Labor calls for review of terror list to catch right-wing extremists


An Australian earlier this year was stopped from leaving the country to fight with an extreme right wing group on a foreign battlefield after authorities received a tip-off from ASIO.

Home Affairs Minister Peter Dutton has previously said the government would list right-wing extremist groups if the advice from ASIO recommended it.

The definition of terrorism in Australia and the UK is similar but British authorities can list a terrorist group if they make threats “for the purpose of advancing a racial cause” or a group “glorifies” extreme violence by sharing images or symbols on social media.

The “glorification” criteria was one of the justifications used by the British government to list right-wing extremist group National Action after it posted tweets and images about the murder of British Labor MP Jo Cox and the Orlando nightclub attack.

A senior government source said there was no evidence a lack of reference to race in the Australian definition was stopping the government from listing right-wing groups, as these groups could be captured by the “ideological” criteria if they were committing violence or making threats.

As New Zealand marks the one year anniversary of the Christchurch massacre, Senator Keneally told The Sun-Herald and The Sunday Age ASIO’s warnings about right-wing extremists seemed inconsistent with the fact no right-wing groups were on the terror list.

“It may be that the criteria for listing organisations in Australia isn’t fit-for-purpose when it comes to right-wing extremism,” Senator Keneally said.

“For example, the definition of terrorism in Australia and the UK is similar but with a stark difference: the UK definition of terrorism explicitly extends to violent acts or threats made for the purpose of advancing a racial cause.

“The Australian government and all federal parliamentarians must now take the terrorist threat of right-wing extremism seriously and respond. The Morrison government could begin this work by referring Australia’s terrorist listing criteria to the Parliamentary Joint Committee on Intelligence and Security for review.

“Our job as parliamentarians is not to play politics or engage in culture wars over such issues, and the PJCIS does neither. Keeping Australians safe is too important for that.”

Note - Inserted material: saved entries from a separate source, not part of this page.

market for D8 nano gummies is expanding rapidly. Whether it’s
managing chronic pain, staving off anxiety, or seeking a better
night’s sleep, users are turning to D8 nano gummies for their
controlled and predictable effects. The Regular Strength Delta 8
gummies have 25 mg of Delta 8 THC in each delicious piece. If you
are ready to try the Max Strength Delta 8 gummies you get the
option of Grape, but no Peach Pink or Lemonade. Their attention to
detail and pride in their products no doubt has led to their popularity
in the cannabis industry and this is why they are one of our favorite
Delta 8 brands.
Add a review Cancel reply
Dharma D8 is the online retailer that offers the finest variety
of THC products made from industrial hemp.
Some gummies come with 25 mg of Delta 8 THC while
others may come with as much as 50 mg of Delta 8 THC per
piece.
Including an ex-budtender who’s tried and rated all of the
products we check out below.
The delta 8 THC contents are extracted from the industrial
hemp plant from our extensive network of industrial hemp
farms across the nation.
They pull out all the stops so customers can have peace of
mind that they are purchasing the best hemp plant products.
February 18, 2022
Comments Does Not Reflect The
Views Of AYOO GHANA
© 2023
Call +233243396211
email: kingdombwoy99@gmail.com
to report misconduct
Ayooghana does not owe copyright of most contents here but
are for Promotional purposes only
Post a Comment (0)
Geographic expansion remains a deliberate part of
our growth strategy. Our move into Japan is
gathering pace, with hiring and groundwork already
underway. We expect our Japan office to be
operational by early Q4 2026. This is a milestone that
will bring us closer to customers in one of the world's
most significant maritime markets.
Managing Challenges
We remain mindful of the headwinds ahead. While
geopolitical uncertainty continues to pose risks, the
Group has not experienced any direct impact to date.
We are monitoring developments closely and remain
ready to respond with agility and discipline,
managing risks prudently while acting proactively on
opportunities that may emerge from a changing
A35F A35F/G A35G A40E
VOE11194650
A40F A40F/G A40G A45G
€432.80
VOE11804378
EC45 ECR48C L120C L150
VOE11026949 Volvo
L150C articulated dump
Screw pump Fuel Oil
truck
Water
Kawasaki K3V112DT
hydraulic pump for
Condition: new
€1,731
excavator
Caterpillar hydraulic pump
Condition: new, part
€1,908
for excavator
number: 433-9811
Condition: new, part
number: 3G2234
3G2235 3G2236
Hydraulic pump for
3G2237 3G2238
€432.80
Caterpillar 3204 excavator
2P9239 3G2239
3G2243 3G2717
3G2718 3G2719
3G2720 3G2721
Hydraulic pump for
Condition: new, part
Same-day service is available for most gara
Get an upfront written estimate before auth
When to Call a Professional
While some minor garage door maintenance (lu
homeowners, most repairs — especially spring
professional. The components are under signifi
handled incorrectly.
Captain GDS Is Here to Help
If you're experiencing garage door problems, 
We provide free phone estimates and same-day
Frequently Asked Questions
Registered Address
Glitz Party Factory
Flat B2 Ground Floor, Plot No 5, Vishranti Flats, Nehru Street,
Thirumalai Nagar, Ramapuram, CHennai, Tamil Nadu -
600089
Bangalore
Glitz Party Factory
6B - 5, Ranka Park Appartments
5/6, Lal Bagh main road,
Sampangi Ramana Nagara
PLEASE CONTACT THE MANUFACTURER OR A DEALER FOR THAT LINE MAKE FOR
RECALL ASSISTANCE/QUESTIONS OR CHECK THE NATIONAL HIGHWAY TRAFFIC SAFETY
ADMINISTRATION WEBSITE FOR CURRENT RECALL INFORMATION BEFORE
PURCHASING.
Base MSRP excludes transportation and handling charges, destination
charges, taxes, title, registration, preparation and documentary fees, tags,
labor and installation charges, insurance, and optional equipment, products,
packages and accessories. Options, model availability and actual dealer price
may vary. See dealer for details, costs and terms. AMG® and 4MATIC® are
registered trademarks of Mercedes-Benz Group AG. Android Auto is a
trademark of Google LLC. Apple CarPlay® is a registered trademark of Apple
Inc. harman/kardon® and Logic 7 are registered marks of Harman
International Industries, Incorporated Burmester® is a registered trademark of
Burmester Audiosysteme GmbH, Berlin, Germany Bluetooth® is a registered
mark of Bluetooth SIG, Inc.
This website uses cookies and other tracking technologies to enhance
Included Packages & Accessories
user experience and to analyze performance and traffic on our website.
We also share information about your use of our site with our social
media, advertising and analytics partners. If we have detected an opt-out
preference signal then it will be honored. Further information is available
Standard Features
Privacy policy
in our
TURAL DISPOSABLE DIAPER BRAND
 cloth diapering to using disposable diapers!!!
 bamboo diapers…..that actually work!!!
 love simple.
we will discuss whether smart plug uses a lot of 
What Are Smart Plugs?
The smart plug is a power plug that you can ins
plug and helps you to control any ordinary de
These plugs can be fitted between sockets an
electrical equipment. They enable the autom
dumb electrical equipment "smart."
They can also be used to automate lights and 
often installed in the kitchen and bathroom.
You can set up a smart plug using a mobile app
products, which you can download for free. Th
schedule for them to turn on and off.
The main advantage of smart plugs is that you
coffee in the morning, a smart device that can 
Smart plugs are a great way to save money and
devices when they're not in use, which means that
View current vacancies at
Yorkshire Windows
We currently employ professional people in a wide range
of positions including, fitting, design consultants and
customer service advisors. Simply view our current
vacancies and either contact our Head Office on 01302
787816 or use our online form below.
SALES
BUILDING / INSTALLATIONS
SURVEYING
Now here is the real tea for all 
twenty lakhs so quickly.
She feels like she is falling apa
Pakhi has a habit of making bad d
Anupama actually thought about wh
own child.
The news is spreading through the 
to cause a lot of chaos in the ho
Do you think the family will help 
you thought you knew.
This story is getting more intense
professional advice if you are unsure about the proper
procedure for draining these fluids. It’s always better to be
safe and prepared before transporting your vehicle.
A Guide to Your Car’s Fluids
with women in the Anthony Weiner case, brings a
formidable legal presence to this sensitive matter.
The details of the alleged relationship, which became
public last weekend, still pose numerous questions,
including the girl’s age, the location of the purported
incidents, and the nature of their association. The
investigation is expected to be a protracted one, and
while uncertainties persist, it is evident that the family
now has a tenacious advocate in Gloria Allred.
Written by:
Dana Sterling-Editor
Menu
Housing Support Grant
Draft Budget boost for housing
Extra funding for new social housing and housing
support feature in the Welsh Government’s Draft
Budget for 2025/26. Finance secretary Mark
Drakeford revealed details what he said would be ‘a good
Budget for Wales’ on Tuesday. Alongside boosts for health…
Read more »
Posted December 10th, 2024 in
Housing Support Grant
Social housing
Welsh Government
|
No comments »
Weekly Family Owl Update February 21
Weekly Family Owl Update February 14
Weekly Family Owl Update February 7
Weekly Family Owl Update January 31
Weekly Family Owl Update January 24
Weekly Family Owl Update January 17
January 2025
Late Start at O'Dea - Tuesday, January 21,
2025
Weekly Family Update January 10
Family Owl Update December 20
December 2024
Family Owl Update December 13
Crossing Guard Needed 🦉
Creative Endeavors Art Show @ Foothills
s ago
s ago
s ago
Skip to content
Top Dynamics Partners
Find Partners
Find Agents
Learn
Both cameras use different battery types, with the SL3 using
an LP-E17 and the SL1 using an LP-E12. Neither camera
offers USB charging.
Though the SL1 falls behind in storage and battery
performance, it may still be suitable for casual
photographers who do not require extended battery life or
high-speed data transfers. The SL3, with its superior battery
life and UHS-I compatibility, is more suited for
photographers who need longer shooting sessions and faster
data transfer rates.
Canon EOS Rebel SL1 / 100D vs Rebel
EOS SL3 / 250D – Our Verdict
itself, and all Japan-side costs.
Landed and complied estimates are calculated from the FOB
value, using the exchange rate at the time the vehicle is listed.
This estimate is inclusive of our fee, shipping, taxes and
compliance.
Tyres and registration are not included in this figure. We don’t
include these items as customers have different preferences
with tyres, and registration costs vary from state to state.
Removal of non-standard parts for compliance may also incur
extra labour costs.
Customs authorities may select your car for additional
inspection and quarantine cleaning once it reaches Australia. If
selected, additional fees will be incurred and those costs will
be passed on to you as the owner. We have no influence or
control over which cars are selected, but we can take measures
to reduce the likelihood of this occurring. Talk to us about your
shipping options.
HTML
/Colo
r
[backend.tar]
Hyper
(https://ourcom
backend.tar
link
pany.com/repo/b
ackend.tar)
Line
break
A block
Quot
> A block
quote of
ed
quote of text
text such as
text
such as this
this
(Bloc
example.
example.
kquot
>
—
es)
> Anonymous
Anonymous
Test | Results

Senator Keneally also said the government should consider establishing a “hate crimes database” similar to that used by the FBI to track racially motivated violent extremists, as well as dedicated police units to investigate right-wing extremist threats similar to those in the US and Germany.

A spokesman for the Department of Home Affairs said security agencies actively review which organisations should be listed.

“It is the Australian government’s longstanding practice not to comment on any consideration of the possible listing of terrorist organisations under the Criminal Code,” the spokesman said.

Listing an organisation on the terror list would criminalise any membership or association with the group. The decision to proscribe a terrorist organisation lies with the Governor-General, on the advice of the government.

Terror law expert Nicola McGarrity, a senior lecturer at the University of New South Wales, said she didn’t think the inclusion of a “racial” motivation would achieve much.

“The categories of ‘religious’, ‘political’ and especially ‘ideological’ motivation are so broad that they are likely to capture any of the world-views of far-right extremists,” she said.

Kristy Campion, a lecturer in terrorism studies at Charles Sturt University, said there had been an increase both in Australia and overseas of extreme right-sentiment in recent years.

“Around the world you can observe an increase in violence or advocating of violence, that being said you can also observe an increase in thwarted plots,” Dr Campion said.

“What we tend to see is an attempt to participate in political processes first. After that failure, we see them starting to stockpile weapons.

“We don’t often see groups explicitly advocate terrorism. Often it’s more implicit.”